*ASSIGNMENT:*
Type out the full set of entries again, unchanged.

Stored data entries
━━━
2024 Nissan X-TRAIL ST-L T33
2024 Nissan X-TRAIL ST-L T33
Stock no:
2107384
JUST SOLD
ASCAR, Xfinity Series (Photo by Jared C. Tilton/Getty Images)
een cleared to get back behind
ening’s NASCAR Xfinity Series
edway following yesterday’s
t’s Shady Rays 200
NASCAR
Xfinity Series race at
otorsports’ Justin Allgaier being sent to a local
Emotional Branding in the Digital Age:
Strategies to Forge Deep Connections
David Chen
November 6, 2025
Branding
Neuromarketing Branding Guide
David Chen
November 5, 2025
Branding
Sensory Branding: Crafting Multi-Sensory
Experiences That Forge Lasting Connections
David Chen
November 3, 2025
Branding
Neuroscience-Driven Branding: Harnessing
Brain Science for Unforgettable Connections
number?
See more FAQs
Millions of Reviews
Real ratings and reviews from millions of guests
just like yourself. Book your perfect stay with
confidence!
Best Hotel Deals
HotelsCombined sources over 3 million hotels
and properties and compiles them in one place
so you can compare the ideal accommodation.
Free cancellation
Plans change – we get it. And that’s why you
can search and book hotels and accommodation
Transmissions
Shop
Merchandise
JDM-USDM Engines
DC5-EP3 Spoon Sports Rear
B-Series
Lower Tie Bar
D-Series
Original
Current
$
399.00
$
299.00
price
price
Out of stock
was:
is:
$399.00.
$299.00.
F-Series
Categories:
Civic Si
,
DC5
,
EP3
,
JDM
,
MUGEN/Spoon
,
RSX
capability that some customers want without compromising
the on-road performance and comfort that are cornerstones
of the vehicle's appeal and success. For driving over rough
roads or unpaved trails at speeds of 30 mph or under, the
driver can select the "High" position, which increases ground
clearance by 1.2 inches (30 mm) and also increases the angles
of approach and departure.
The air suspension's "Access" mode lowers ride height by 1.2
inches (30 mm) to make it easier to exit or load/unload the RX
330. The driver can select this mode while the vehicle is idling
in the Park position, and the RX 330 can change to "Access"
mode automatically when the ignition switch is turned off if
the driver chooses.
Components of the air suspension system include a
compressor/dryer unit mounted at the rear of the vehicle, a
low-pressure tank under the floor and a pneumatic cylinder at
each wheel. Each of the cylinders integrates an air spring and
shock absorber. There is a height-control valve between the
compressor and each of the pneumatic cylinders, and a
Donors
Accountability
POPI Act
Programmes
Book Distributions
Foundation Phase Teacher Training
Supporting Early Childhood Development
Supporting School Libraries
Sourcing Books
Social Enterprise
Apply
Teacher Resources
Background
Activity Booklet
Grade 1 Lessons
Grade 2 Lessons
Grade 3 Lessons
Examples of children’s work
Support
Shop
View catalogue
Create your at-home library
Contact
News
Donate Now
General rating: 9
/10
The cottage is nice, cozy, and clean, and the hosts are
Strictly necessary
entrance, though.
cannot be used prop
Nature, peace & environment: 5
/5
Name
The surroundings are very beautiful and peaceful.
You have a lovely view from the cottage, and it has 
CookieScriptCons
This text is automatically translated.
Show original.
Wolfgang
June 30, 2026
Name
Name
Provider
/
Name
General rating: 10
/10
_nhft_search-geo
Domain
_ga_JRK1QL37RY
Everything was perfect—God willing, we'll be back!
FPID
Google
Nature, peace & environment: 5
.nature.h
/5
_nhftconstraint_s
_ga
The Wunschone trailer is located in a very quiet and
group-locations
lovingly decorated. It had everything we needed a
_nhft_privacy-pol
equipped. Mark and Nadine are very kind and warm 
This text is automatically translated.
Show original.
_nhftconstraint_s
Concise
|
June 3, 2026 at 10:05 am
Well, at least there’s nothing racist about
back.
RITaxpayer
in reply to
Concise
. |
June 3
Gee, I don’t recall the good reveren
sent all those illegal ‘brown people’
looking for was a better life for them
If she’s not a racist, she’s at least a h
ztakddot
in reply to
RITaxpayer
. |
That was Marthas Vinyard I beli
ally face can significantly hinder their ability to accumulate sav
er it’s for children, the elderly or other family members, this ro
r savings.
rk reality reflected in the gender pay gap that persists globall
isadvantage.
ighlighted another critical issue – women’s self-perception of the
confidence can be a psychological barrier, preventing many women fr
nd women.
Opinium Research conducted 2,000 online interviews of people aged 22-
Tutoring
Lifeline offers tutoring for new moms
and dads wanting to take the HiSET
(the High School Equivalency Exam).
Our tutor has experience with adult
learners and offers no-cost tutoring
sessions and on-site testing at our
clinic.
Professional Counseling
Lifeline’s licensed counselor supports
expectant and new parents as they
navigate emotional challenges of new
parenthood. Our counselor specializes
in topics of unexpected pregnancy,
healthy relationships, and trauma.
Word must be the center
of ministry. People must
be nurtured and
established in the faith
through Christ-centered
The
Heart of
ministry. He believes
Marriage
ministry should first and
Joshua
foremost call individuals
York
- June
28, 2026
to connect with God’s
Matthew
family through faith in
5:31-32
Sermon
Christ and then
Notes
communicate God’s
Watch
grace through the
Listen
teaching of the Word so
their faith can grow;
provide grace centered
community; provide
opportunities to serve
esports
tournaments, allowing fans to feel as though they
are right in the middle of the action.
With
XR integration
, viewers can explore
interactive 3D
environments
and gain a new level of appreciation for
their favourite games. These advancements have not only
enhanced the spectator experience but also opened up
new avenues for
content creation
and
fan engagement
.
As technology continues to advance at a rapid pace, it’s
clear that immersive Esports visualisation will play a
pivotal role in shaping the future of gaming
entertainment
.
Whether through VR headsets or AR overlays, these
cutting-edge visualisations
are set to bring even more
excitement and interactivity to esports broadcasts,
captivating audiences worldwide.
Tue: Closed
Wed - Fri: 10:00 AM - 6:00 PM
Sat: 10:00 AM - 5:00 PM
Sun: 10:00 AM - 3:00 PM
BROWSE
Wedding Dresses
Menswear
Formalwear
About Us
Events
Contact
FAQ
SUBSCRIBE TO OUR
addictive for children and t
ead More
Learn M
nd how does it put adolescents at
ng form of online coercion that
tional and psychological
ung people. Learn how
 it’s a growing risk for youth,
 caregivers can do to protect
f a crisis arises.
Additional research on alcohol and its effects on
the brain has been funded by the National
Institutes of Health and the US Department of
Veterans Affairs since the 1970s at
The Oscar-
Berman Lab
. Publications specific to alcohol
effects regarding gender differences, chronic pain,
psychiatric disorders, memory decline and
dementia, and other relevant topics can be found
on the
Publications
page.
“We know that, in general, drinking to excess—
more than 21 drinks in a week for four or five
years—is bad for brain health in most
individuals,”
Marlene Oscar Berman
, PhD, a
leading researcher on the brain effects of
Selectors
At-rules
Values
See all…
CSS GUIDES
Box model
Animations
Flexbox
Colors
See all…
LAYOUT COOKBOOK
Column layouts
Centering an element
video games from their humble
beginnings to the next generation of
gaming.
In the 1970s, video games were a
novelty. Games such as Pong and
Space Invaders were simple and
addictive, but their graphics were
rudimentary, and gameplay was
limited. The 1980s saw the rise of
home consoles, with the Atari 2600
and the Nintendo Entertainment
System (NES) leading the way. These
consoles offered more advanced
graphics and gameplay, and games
━━━
*SOLUTION TO THIS EXERCISE:*
2024 Nissan X-TRAIL ST-L T33
2024 Nissan X-TRAIL ST-L T33
Stock no:
2107384
JUST SOLD
ASCAR, Xfinity Series (Photo by Jared C. Tilton/Getty Images)
een cleared to get back behind
ening’s NASCAR Xfinity Series
edway following yesterday’s
t’s Shady Rays 200
NASCAR
Xfinity Series race at
otorsports’ Justin Allgaier being sent to a local
Emotional Branding in the Digital Age:
Strategies to Forge Deep Connections
David Chen
November 6, 2025
Branding
Neuromarketing Branding Guide
David Chen
November 5, 2025
Branding
Sensory Branding: Crafting Multi-Sensory
Experiences That Forge Lasting Connections
David Chen
November 3, 2025
Branding
Neuroscience-Driven Branding: Harnessing
Brain Science for Unforgettable Connections
number?
See more FAQs
Millions of Reviews
Real ratings and reviews from millions of guests
just like yourself. Book your perfect stay with
confidence!
Best Hotel Deals
HotelsCombined sources over 3 million hotels
and properties and compiles them in one place
so you can compare the ideal accommodation.
Free cancellation
Plans change – we get it. And that’s why you
can search and book hotels and accommodation
Transmissions
Shop
Merchandise
JDM-USDM Engines
DC5-EP3 Spoon Sports Rear
B-Series
Lower Tie Bar
D-Series
Original
Current
$
399.00
$
299.00
price
price
Out of stock
was:
is:
$399.00.
$299.00.
F-Series
Categories:
Civic Si
,
DC5
,
EP3
,
JDM
,
MUGEN/Spoon
,
RSX
capability that some customers want without compromising
the on-road performance and comfort that are cornerstones
of the vehicle's appeal and success. For driving over rough
roads or unpaved trails at speeds of 30 mph or under, the
driver can select the "High" position, which increases ground
clearance by 1.2 inches (30 mm) and also increases the angles
of approach and departure.
The air suspension's "Access" mode lowers ride height by 1.2
inches (30 mm) to make it easier to exit or load/unload the RX
330. The driver can select this mode while the vehicle is idling
in the Park position, and the RX 330 can change to "Access"
mode automatically when the ignition switch is turned off if
the driver chooses.
Components of the air suspension system include a
compressor/dryer unit mounted at the rear of the vehicle, a
low-pressure tank under the floor and a pneumatic cylinder at
each wheel. Each of the cylinders integrates an air spring and
shock absorber. There is a height-control valve between the
compressor and each of the pneumatic cylinders, and a
Donors
Accountability
POPI Act
Programmes
Book Distributions
Foundation Phase Teacher Training
Supporting Early Childhood Development
Supporting School Libraries
Sourcing Books
Social Enterprise
Apply
Teacher Resources
Background
Activity Booklet
Grade 1 Lessons
Grade 2 Lessons
Grade 3 Lessons
Examples of children’s work
Support
Shop
View catalogue
Create your at-home library
Contact
News
Donate Now
General rating: 9
/10
The cottage is nice, cozy, and clean, and the hosts are
Strictly necessary
entrance, though.
cannot be used prop
Nature, peace & environment: 5
/5
Name
The surroundings are very beautiful and peaceful.
You have a lovely view from the cottage, and it has 
CookieScriptCons
This text is automatically translated.
Show original.
Wolfgang
June 30, 2026
Name
Name
Provider
/
Name
General rating: 10
/10
_nhft_search-geo
Domain
_ga_JRK1QL37RY
Everything was perfect—God willing, we'll be back!
FPID
Google
Nature, peace & environment: 5
.nature.h
/5
_nhftconstraint_s
_ga
The Wunschone trailer is located in a very quiet and
group-locations
lovingly decorated. It had everything we needed a
_nhft_privacy-pol
equipped. Mark and Nadine are very kind and warm 
This text is automatically translated.
Show original.
_nhftconstraint_s
Concise
|
June 3, 2026 at 10:05 am
Well, at least there’s nothing racist about
back.
RITaxpayer
in reply to
Concise
. |
June 3
Gee, I don’t recall the good reveren
sent all those illegal ‘brown people’
looking for was a better life for them
If she’s not a racist, she’s at least a h
ztakddot
in reply to
RITaxpayer
. |
That was Marthas Vinyard I beli
ally face can significantly hinder their ability to accumulate sav
er it’s for children, the elderly or other family members, this ro
r savings.
rk reality reflected in the gender pay gap that persists globall
isadvantage.
ighlighted another critical issue – women’s self-perception of the
confidence can be a psychological barrier, preventing many women fr
nd women.
Opinium Research conducted 2,000 online interviews of people aged 22-
Tutoring
Lifeline offers tutoring for new moms
and dads wanting to take the HiSET
(the High School Equivalency Exam).
Our tutor has experience with adult
learners and offers no-cost tutoring
sessions and on-site testing at our
clinic.
Professional Counseling
Lifeline’s licensed counselor supports
expectant and new parents as they
navigate emotional challenges of new
parenthood. Our counselor specializes
in topics of unexpected pregnancy,
healthy relationships, and trauma.
Word must be the center
of ministry. People must
be nurtured and
established in the faith
through Christ-centered
The
Heart of
ministry. He believes
Marriage
ministry should first and
Joshua
foremost call individuals
York
- June
28, 2026
to connect with God’s
Matthew
family through faith in
5:31-32
Sermon
Christ and then
Notes
communicate God’s
Watch
grace through the
Listen
teaching of the Word so
their faith can grow;
provide grace centered
community; provide
opportunities to serve
esports
tournaments, allowing fans to feel as though they
are right in the middle of the action.
With
XR integration
, viewers can explore
interactive 3D
environments
and gain a new level of appreciation for
their favourite games. These advancements have not only
enhanced the spectator experience but also opened up
new avenues for
content creation
and
fan engagement
.
As technology continues to advance at a rapid pace, it’s
clear that immersive Esports visualisation will play a
pivotal role in shaping the future of gaming
entertainment
.
Whether through VR headsets or AR overlays, these
cutting-edge visualisations
are set to bring even more
excitement and interactivity to esports broadcasts,
captivating audiences worldwide.
Tue: Closed
Wed - Fri: 10:00 AM - 6:00 PM
Sat: 10:00 AM - 5:00 PM
Sun: 10:00 AM - 3:00 PM
BROWSE
Wedding Dresses
Menswear
Formalwear
About Us
Events
Contact
FAQ
SUBSCRIBE TO OUR
addictive for children and t
ead More
Learn M
nd how does it put adolescents at
ng form of online coercion that
tional and psychological
ung people. Learn how
 it’s a growing risk for youth,
 caregivers can do to protect
f a crisis arises.
Additional research on alcohol and its effects on
the brain has been funded by the National
Institutes of Health and the US Department of
Veterans Affairs since the 1970s at
The Oscar-
Berman Lab
. Publications specific to alcohol
effects regarding gender differences, chronic pain,
psychiatric disorders, memory decline and
dementia, and other relevant topics can be found
on the
Publications
page.
“We know that, in general, drinking to excess—
more than 21 drinks in a week for four or five
years—is bad for brain health in most
individuals,”
Marlene Oscar Berman
, PhD, a
leading researcher on the brain effects of
Selectors
At-rules
Values
See all…
CSS GUIDES
Box model
Animations
Flexbox
Colors
See all…
LAYOUT COOKBOOK
Column layouts
Centering an element
video games from their humble
beginnings to the next generation of
gaming.
In the 1970s, video games were a
novelty. Games such as Pong and
Space Invaders were simple and
addictive, but their graphics were
rudimentary, and gameplay was
limited. The 1980s saw the rise of
home consoles, with the Atari 2600
and the Nintendo Entertainment
System (NES) leading the way. These
consoles offered more advanced
graphics and gameplay, and games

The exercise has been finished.